[READ: December 13, 2023] “Hamburger Baby”
This year my wife ordered me The Short Story Advent Calendar. This is my sixth time reading the Calendar–it’s a holiday tradition! Here’s what H&O says about the calendar this year.
The 2023 Short Story Advent Calendar is a deluxe box set of individual short stories from some of the best writers in North America and beyond. Now in its ninth year, the SSAC is back to once again bring readers a deluxe, peppermint-fresh collection of 25 short stories from some of the best writers in North America and beyond.
The author of this story was Melissa Broder. Each day has an online component with the author with a brief interview.
It’s December 13. Melissa Broder, author of Death Valley, considers the DockATot.
This is one of those weird stories that is built on a bizarre premise and follows itself to a logical conclusion. Even if it is all patently absurd.
Broder explains the story a little:
MB: “Hamburger Baby” was inspired by the birth of my sister’s human baby, as well as my relationship with my mother. I knew nothing about babies or baby accoutrement before my sister’s baby was born, and I was astounded by the range of consumer options for an infant. It was fun to do a send-up of that.
And that send up goes beyond simple consumer products.
The narrator, who is a little dopey, gives birth to a healthy hamburger. But it’s not a walking/talking/baby surrogate hamburger, it’s an actual hamburger.

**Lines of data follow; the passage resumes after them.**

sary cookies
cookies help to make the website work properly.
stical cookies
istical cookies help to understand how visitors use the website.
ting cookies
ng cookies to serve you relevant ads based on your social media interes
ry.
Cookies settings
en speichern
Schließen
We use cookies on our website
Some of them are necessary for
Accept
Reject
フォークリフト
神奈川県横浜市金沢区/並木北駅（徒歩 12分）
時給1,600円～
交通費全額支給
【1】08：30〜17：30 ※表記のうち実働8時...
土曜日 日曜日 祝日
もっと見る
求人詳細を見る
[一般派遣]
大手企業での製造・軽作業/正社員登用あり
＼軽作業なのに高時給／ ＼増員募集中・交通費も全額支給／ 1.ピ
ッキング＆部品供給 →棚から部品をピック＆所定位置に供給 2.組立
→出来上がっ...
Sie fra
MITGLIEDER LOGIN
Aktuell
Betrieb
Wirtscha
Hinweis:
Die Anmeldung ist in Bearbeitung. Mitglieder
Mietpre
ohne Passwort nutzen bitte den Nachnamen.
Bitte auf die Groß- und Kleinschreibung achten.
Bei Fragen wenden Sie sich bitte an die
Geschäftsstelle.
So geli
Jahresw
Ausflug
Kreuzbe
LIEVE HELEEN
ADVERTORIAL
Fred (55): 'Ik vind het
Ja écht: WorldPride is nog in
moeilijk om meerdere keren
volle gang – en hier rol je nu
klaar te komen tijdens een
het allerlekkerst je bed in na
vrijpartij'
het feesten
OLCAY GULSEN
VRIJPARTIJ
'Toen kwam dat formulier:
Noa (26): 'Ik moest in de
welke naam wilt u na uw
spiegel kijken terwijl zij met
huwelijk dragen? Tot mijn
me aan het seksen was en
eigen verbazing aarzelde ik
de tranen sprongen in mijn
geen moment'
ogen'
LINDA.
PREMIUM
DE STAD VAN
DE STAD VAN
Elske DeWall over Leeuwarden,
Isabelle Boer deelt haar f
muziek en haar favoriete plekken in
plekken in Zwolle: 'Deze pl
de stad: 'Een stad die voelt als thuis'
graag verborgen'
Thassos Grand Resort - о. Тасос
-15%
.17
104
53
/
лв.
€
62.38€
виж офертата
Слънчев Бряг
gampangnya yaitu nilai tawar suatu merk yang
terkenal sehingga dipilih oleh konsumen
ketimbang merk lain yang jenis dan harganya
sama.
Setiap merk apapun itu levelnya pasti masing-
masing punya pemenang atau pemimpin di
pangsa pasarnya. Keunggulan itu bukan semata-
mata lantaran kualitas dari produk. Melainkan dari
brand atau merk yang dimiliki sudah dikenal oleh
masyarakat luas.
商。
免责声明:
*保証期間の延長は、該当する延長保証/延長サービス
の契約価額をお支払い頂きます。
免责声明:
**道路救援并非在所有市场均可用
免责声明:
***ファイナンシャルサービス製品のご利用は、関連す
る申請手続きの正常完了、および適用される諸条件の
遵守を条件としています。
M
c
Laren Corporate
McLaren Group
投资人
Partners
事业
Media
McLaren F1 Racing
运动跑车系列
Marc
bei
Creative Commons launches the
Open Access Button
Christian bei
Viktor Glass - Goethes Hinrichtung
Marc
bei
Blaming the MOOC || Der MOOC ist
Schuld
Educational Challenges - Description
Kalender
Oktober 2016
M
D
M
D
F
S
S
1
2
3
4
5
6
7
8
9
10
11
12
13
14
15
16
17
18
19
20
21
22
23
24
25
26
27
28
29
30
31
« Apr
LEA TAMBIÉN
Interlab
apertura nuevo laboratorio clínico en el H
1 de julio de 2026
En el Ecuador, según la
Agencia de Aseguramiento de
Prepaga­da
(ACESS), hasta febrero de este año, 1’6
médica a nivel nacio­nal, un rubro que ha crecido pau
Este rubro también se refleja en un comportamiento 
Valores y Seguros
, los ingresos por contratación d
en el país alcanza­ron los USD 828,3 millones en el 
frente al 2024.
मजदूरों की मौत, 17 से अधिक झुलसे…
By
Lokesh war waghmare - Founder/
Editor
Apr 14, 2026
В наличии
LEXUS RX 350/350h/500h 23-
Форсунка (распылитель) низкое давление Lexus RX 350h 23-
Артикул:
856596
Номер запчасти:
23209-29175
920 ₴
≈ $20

She is embarrassed of course and they are afraid to tell anyone. But she has to because everyone knew she was pregnant and since people didn’t know what to said they made it about themselves. I enjoyed very much this exchange between the narrator and her friend Michelle:
I had postpartum when Quinn was born …. I felt more like his babysitter than his mother.
You have a baby, Michelle, I said, I have a hamburger.
In a way that maybe makes it worse for me, she said.
A situation like this brings a couple closer together or forces them apart. Soon enough her husband was saying it was either the hamburger or him.
By the end of the story, the narrator has found a support group, even though the hamburger is largely disintegrated at this point.